Song by Wale featuring Meek Mill and Rick Ross

from the album Ambition
- Released: October 28, 2011
- Length: 5:02
- Label: Maybach; Warner;
- Songwriters: Olubowale Akintimehin; Robert Williams; William Roberts II; Tyler Williams; Ernest Price;
- Producer: T-Minus

Music video
- "Ambition" on YouTube

= Ambition (song) =

Song by Wale featuring Meek Mill and Rick Ross

"Ambition" is a song by American rapper Wale featuring American rappers Meek Mill and Rick Ross. It was released on October 28, 2011, as a track from Wale's second studio album Ambition (2011). The song was produced by T-Minus.

==Background==
In an interview with Complex in October 2011, Wale spoke about the song:

"Ambition" is a record that's on the album that's very important because it's the title track. The most famous rapper on the album is obviously Rick Ross, so I wanted him to bring a lot of attention to "Ambition" because it's what the album is about. I also wanted my fans to hear another side of Rick Ross.

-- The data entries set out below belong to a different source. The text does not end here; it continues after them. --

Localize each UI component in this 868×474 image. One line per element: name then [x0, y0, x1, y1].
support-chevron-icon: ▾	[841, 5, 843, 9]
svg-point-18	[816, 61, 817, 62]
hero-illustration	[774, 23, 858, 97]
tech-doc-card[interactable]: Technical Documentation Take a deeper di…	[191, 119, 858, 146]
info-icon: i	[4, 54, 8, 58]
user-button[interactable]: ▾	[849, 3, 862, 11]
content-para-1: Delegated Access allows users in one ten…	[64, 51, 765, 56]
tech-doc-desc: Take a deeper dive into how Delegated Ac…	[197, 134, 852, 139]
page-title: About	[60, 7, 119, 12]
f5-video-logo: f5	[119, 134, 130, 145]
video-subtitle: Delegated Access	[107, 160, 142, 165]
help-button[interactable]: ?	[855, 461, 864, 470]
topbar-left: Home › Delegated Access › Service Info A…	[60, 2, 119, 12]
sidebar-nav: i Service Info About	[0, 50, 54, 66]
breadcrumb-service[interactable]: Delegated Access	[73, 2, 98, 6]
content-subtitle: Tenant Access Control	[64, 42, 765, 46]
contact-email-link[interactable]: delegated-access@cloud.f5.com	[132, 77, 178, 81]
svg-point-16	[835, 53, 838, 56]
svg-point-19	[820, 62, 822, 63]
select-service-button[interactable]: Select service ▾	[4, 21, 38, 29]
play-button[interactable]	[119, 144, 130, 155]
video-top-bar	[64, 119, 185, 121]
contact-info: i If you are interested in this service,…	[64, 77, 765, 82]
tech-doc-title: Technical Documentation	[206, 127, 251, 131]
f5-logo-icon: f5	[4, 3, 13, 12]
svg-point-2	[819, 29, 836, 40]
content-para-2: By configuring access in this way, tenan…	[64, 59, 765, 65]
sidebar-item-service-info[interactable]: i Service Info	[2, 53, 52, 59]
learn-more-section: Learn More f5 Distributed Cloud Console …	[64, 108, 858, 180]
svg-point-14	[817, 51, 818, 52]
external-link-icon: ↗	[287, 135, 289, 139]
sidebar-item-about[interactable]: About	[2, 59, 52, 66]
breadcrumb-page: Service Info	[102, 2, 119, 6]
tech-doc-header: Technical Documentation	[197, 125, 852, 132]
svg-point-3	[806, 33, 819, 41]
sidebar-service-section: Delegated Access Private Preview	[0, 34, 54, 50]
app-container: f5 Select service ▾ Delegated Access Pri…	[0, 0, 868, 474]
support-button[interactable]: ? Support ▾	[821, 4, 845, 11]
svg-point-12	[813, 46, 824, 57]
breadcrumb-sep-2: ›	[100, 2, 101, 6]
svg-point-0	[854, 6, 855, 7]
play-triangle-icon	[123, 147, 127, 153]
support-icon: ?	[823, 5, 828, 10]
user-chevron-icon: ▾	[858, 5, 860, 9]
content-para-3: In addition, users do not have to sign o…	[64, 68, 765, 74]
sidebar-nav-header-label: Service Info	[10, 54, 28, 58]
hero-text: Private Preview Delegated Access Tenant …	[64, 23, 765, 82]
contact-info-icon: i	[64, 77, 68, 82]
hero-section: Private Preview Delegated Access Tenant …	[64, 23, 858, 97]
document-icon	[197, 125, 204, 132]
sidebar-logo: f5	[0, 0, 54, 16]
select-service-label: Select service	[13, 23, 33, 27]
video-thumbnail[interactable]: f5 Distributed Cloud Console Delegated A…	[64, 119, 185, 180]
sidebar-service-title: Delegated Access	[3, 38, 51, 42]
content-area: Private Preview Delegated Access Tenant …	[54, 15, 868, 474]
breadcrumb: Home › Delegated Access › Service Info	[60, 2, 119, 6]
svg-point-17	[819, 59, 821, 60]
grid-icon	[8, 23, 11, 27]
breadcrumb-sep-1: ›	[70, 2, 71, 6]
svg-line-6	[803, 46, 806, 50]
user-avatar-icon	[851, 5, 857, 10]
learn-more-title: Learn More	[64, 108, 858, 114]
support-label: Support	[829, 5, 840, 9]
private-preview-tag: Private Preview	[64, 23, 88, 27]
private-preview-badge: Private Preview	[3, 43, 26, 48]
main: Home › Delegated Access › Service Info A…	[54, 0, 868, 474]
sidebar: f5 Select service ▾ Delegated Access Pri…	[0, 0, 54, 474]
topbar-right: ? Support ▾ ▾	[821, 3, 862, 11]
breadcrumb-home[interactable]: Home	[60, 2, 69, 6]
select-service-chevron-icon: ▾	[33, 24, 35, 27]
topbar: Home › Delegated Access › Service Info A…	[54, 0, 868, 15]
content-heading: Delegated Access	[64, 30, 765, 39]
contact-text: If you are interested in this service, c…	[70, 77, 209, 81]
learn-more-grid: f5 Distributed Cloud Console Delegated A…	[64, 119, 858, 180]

He touches on some things that he never really spoke on before on that verse."

==Critical reception==
The song was met with generally positive reviews from music critics. Rose Lilah of HotNewHipHop described it as "a solid addition to the commendable body of work Wale has been creating since stepping foot in the rap game". XXL called the song a "smooth, rolling opus".

==Music video==
The official music video was released on March 13, 2012. It sees the three rappers on a downtown Los Angeles rooftop and wearing leather jackets, while also showing flashbacks of Meek Mill and Rick Ross in the past.

==Charts==

| Chart (2011) | Peak position |
|---|---|
| US Billboard Hot 100 | 81 |

==Certifications==

| Region | Certification | Certified units/sales |
| Canada (Music Canada) | Gold | 40,000^{‡} |
| United States (RIAA) | Platinum | 1,000,000^{‡} |
^{‡} Sales+streaming figures based on certification alone.